Council will also vote to improve indoor air quality by limiting the emissions of certain harmful compounds from carpet materials.
New York, NY- Today, the City Council will vote to give New Yorkers greater information on the condition of city blocks. The bill, Transparency In Paving Streets (TIPS), will require the Department of Transportation (DOT) to post on its website the year city streets were last resurfaced or received capital improvement, and the current rating of city blocks (i.e., good, fair or poor) pursuant to DOT’s street assessment system.
The Council will also vote on legislation proposed by our Green Codes Task Force. This bill will improve indoor air quality in commercial buildings and residences by limiting the emissions of certain harmful compounds from carpets and carpet cushions. Emissions from these compounds can cause serious health problems.
Additionally, the Council will also vote on three resolutions related to gun control in a critical effort to stop the flow of illegal guns throughout the country and here in New York City.
Finally, the Council will vote on a modification to the FY 2012 budget – a necessary action to begin closing the budget gap.
TIPS: TRANSPARENCY IN PAVING STREETS
After the TIPS bill is signed into law, an interactive map will be available on DOT’s website. New Yorkers will be able to zoom in on the map to find information about their blocks such as how the DOT rates the street’s condition or the last time it was paved. The legislation requires a sortable function, with results displaying immediately after a user enters a specific city block, to be ready within one year.
By arming Community Boards and the public with facts about their neighborhood blocks, city residents will be able to better prioritize streets that need to be resurfaced or improved and advocate for their repair.
“With this bill, we’re not only giving New Yorkers greater information about their communities, we’re also empowering them to make changes in their communities,” said Council Speaker Christine C. Quinn. “A resource like this website is just one example of the way the Council is giving more power to the people – power to take information and use it to help shape the future of their neighborhoods, making them better places to live.”
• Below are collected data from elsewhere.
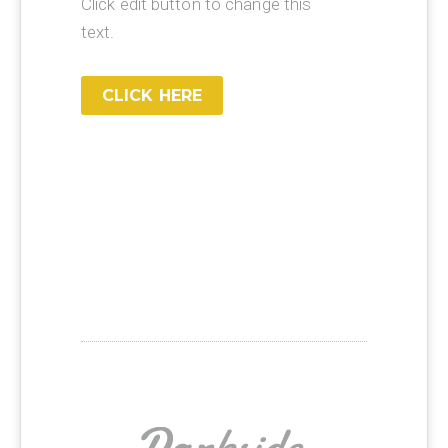
Click edit button to change this
text.
CLICK HERE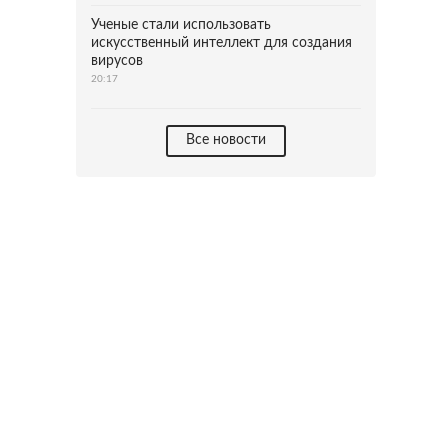
Ученые стали использовать
искусственный интеллект для создания
вирусов
20:17
Все новости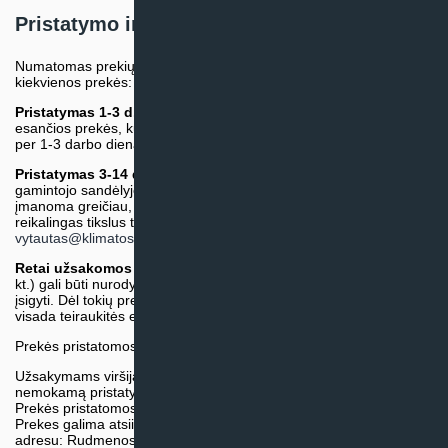
Pristatymo informacija
Numatomas prekių pristatymo terminas nurodomas atskirai prie
kiekvienos prekės:
Pristatymas 1-3 d.d.
(Mūsų sandėlyje arba tiekėjo sandėlyje
esančios prekės, kurių atsiėmimą arba pristatymą galime suruošti
per 1-3 darbo dienas.)
Pristatymas 3-14 d.d. arba ilgiau*
(Tiekėjo sandėlyje arba
gamintojo sandėlyje esančios prekės. Prekė bus pristatyta kaip
įmanoma greičiau, tačiau tiekimo terminas gali skirtis. Jei
reikalingas tikslus terminas, iš anksto teiraukitės el. paštu:
vytautas@klimatosprendimai.lt
)
Retai užsakomos specifinės prekė
s (pvz. pramoninė įranga ir
kt.) gali būti nurodytos su preliminaria kaina, be galimybės jų
įsigyti. Dėl tokių prekių įsigijimo, tikslios kainos ir tiekimo termino
visada teiraukitės el. paštu:
vytautas@klimatosprendimai.lt
Prekės pristatomos naudojantis kurjerių tarnybų paslaugomis.
Užsakymams viršijantiems 300€ sumą visuomet taikome
nemokamą pristatymą.
Prekės pristatomos visoje Lietuvos teritorijoje.
Prekes galima atsiimti nemokamai patiems, mūsų sandėlio
adresu: Rudmenos g. 5, Kaunas. Užsakymas turi būti pateiktas ir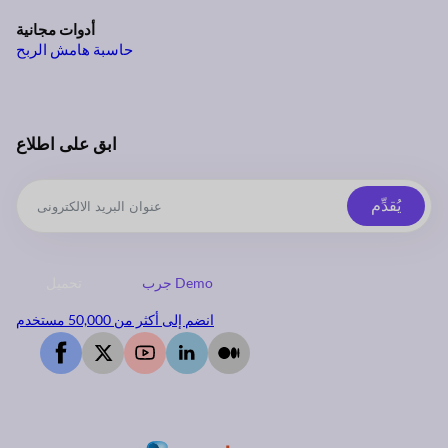
أدوات مجانية
حاسبة هامش الربح
ابق على اطلاع
يُقدِّم
جرب Demo
تحميل
انضم إلى أكثر من 50,000 مستخدم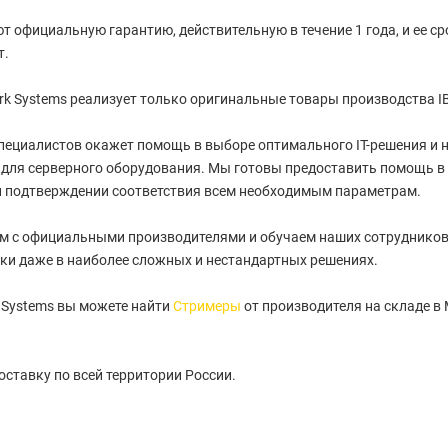
т официальную гарантию, действительную в течение 1 года, и ее с
т.
k Systems реализует только оригинальные товары производства I
пециалистов окажет помощь в выборе оптимального IT-решения и
для серверного оборудования. Мы готовы предоставить помощь в
и подтверждении соответствия всем необходимым параметрам.
м с официальными производителями и обучаем наших сотрудников
ки даже в наиболее сложных и нестандартных решениях.
 Systems вы можете найти
Стримеры
от производителя на складе в
ставку по всей территории России.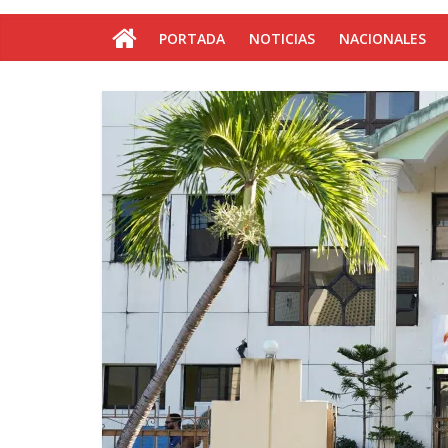
PORTADA
NOTICIAS
NACIONALES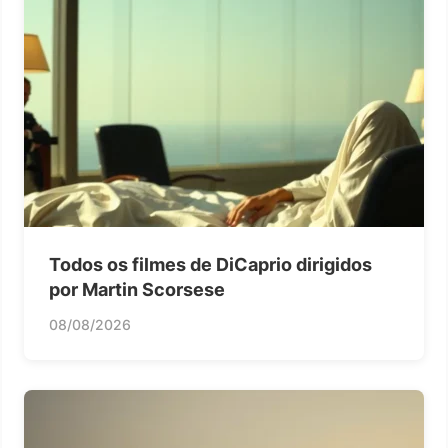
Todos os filmes de DiCaprio dirigidos
por Martin Scorsese
08/08/2026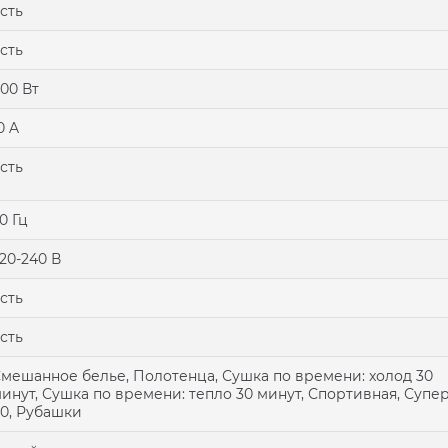
сть
сть
00 Вт
0 A
сть
0 Гц
20-240 В
сть
сть
мешанное белье, Полотенца, Сушка по времени: xолод 30
инут, Сушка по времени: тепло 30 минут, Спортивная, Супе
0, Рубашки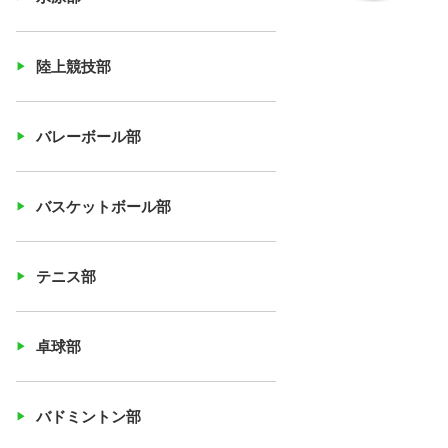
陸上競技部
バレーボール部
バスケットボール部
テニス部
卓球部
バドミントン部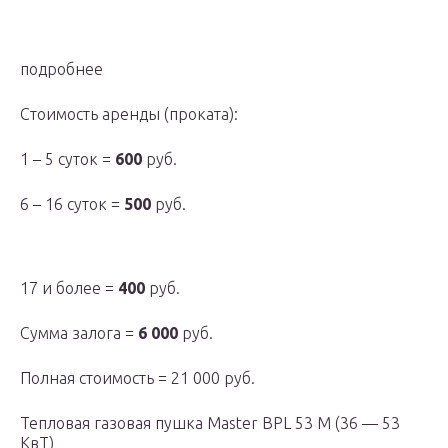
подробнее
Стоимость аренды (проката):
1 – 5 суток =
600
руб.
6 – 16 суток =
500
руб.
17 и более =
400
руб.
Сумма залога =
6 000
руб.
Полная стоимость = 21 000 руб.
Тепловая газовая пушка Master BPL 53 M (36 — 53
КвТ)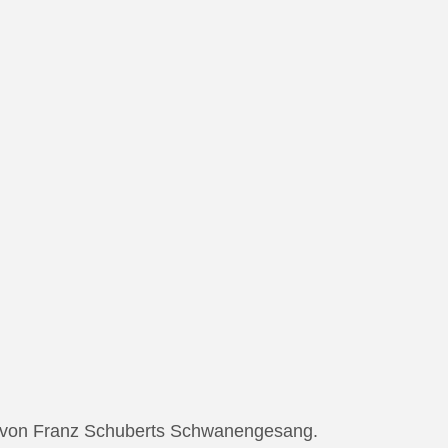
ng von Franz Schuberts Schwanengesang.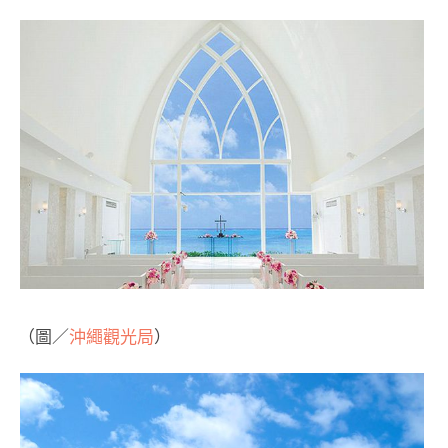
（圖／
沖繩觀光局
）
Minority Leader James Oddo, the prime sponsor of the legislation, said, “This bill is about greater transparency in the delivery of City services. The end game is to make New Yorkers aware of their street rating and empower them to get action from City government. If you disagree with how your street is rated, you should reach out to the Mayor, Borough President, DOT, or your local Council Member to ask for action.”
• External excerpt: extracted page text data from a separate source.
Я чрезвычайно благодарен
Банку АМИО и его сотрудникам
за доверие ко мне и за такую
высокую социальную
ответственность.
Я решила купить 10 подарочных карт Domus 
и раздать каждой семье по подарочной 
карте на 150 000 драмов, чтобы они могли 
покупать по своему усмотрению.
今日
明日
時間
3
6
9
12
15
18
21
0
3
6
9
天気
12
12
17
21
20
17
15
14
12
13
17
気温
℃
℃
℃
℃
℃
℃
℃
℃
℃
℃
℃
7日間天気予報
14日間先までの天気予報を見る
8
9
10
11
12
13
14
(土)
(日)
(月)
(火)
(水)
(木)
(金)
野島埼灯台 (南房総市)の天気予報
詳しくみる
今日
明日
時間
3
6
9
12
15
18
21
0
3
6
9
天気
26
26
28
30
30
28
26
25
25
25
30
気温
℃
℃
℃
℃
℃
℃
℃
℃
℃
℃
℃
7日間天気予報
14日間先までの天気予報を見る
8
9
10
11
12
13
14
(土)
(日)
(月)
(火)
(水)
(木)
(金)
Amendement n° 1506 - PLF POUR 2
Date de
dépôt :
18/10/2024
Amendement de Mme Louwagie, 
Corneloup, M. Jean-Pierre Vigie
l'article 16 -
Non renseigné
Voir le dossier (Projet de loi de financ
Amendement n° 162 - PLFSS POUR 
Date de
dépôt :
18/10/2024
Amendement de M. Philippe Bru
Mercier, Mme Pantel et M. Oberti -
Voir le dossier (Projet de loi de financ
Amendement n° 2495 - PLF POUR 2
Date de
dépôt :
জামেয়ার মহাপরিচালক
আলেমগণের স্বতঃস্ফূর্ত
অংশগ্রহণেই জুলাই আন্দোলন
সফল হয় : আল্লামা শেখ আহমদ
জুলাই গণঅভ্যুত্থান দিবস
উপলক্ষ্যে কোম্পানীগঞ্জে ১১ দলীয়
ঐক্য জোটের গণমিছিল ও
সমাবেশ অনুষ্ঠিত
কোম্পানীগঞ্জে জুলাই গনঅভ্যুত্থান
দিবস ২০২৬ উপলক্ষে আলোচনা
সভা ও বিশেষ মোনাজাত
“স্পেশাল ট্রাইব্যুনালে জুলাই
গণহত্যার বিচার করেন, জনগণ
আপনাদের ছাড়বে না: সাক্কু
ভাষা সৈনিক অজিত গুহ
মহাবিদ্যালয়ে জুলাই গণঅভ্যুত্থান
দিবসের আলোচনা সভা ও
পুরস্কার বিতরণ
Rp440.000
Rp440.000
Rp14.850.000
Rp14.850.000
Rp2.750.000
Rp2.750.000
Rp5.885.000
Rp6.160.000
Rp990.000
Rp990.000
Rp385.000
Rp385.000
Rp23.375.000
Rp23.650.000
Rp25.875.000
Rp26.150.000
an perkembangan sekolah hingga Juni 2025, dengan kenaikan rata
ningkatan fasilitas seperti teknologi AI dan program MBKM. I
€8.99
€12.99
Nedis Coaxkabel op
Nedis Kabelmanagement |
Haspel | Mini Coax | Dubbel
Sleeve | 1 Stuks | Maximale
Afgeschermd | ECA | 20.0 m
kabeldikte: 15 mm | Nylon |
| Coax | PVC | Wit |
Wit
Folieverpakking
“Every year, DOT reports that the condition of streets in our city is improving. Still, residents have no idea what their street rating is and whether the rating is realistic or removed from reality,” said Council Member James Vacca, Chair of the Transportation Committee. “Posting these ratings online will promote better street surface conditions as residents will be able to reach out to their elected officials and DOT to get their street repaired based upon its rating or contest the rating if it makes no sense.”